視線を向けられた方は、圧のようなものを感じ、思わず一歩後ずさった。
「2人の理由は分かった。が、勇者様はどうしてそんな暗い顔をされてるんだか」
アクティーはふざけた物言いで肩をすくめてみせるが、その目は笑っていない。
「…………」
ラウダは彼から視線をそらすと、フォルガナ支部を立ち去る際の光景を思い出す。
アクティーは至って平然と出てきたが、彼を見送る少尉や中佐、他の面々たちは皆、口には出さずとも、寂しげな様子を見せていた。

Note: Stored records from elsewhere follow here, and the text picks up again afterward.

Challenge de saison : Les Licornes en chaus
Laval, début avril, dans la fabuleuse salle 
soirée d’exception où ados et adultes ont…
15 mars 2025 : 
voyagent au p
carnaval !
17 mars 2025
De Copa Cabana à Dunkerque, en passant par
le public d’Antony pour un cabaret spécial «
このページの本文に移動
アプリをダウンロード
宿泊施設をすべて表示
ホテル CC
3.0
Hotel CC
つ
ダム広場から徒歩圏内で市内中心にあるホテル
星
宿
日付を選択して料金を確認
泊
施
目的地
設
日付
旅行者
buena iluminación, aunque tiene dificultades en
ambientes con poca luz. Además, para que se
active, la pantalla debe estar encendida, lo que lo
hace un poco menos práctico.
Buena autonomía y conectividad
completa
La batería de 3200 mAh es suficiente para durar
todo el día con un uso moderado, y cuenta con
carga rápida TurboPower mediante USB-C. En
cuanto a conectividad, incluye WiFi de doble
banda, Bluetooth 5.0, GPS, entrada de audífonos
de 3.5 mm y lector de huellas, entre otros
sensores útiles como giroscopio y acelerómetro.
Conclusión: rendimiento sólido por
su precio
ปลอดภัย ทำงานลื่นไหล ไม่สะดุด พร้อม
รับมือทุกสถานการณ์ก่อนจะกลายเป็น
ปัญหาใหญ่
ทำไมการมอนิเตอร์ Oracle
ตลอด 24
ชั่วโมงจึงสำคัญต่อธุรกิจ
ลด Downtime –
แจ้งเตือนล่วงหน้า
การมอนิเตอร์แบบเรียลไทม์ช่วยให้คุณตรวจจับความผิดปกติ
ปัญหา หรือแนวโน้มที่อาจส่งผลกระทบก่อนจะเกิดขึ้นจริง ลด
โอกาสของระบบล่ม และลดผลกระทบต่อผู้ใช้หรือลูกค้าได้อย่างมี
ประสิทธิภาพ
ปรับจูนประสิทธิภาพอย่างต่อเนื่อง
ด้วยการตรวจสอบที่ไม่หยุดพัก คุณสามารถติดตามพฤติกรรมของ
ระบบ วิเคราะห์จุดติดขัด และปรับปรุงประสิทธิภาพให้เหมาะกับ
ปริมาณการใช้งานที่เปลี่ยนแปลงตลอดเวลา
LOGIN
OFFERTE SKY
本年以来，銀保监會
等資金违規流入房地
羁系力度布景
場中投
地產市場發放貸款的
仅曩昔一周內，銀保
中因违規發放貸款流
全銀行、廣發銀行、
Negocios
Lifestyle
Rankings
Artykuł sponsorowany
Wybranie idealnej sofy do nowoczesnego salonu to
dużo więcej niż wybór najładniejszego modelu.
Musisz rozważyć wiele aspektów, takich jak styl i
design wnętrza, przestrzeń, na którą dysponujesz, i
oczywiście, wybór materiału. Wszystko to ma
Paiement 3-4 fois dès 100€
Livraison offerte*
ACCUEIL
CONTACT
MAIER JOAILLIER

彼曰く、同僚たちには「いつかはこういう日が来る」とずいぶん前から何度も言い聞かせていたそうだが――
「アクティーは……フォルガナを去るべきじゃないと思う」
「なんでそう思う?」
その言葉を聞いた相手は、意外にも驚くことなく、落ち着いた様子でそう返す。
ラウダはまっすぐに相手の目を見た。
「フォルガナに必要な存在だから」
アクティーもまたじっと少年の目を見つめる。
それは突き刺すようなものではなく、どこか穏やかに感じられるものだった。
「僕なんかが連れ出して……奪っていい存在じゃない」
「なるほど。お前の言いたいことは分かった」
彼はやれやれと息をつくと、腕を組んでラウダを見据える。
「けどな、お前は勘違いしてる」
「勘違い?」
「俺を連れ出したのはお前じゃない。宿命だ」
はっきりと告げられた言葉に、ラウダは眉根を寄せた。
「んなもん屁理屈だって言いたそうだな。ま、無理もねえわな。俺だってそう思うし」
「じゃあなんで……」
「証がな、言うんだよ」
「ここで別れてもまた出会う」
不意に放たれたセルファの言葉に、アクティーが大きくうなずく。
「根拠のない直感とでも言うべきかね。自分が逆らえない流れに乗せられちまってるって分かるのさ」
実に曖昧な話だが、ラウダには理解できた。
出会ったことのないアクティーの能力に気づいたのも、彼が証の所有者であることに気づいたのもやはり「根拠のない直感」だったから。
「……セルファもそう思ったの?」
何気なく尋ねてみると、彼女はこくりとうなずいてみせた。
「あなたに初めて会った時、私はこの人と行動を共にしなければならないと感じたわ」
「……そっか」
納得はできていない。
しかし、自分たちの間にはどうやっても切ることのできない糸のようなものがあって、納得できようができまいが、結局一緒に行くしかないのだと理解させられた。
「……分かった」
渋々だがようやく納得した様子を見せたラウダに、アクティーはうんうんとうなずく。
「ま、俺もセルファちゃんも、来る日のために準備をしてきたんだ。余計な心配は不要ってもんだ」
「準備って?」
「戦う手段や知識、道具。それから……覚悟、とかな」
「覚悟……」
「おっと。そう難しく考えんなよ。今すぐ何をどうこうしろとは言わねえし」
またしても悩み出しそうなラウダをたしなめると、アクティーは前方を指差した。
「ほれ、さっさと進まねえと日が暮れちまうぜ?」
ノーウィンはその言葉にうなずくと、先頭を歩き始める。
それに続く少年少女たち。
「……こりゃ退屈はしないな」
そんな彼らの背を見つめるアクティーは、やれやれと肩をすくめるのだった。